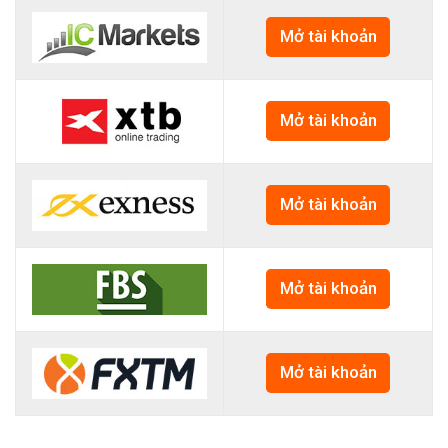
Mở tài khoản
Mở tài khoản
Mở tài khoản
Mở tài khoản
Mở tài khoản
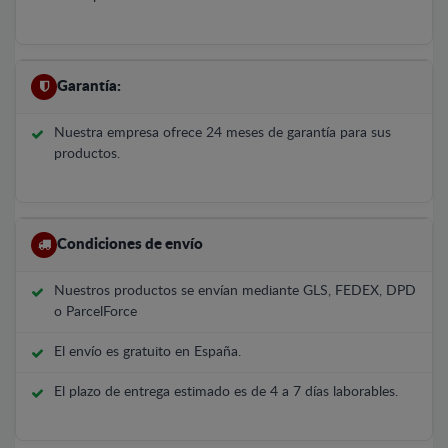
Garantía:
Nuestra empresa ofrece 24 meses de garantía para sus
productos.
Condiciones de envío
Nuestros productos se envían mediante GLS, FEDEX, DPD
o ParcelForce
El envío es gratuito en España.
El plazo de entrega estimado es de 4 a 7 días laborables.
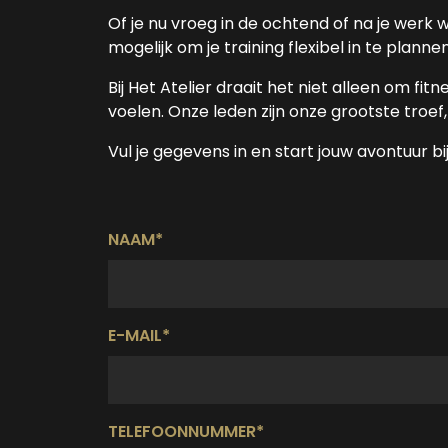
Of je nu vroeg in de ochtend of na je werk 
mogelijk om je training flexibel in te plannen
Bij Het Atelier draait het niet alleen om fit
voelen. Onze leden zijn onze grootste tro
Vul je gegevens in en start jouw avontuur 
NAAM*
E-MAIL*
TELEFOONNUMMER*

ASSIGNMENT:
If an entry holds a picture, leave that picture out, and transcribe the rest of the listing above exactly.

WRITTEN ANSWER:
Mở tài khoản
Mở tài khoản
Mở tài khoản
Mở tài khoản
Mở tài khoản
Garantía:
Nuestra empresa ofrece 24 meses de garantía para sus
productos.
Condiciones de envío
Nuestros productos se envían mediante GLS, FEDEX, DPD
o ParcelForce
El envío es gratuito en España.
El plazo de entrega estimado es de 4 a 7 días laborables.
Of je nu vroeg in de ochtend of na je werk 
mogelijk om je training flexibel in te plannen
Bij Het Atelier draait het niet alleen om fit
voelen. Onze leden zijn onze grootste tro
Vul je gegevens in en start jouw avontuur 
NAAM*
E-MAIL*
TELEFOONNUMMER*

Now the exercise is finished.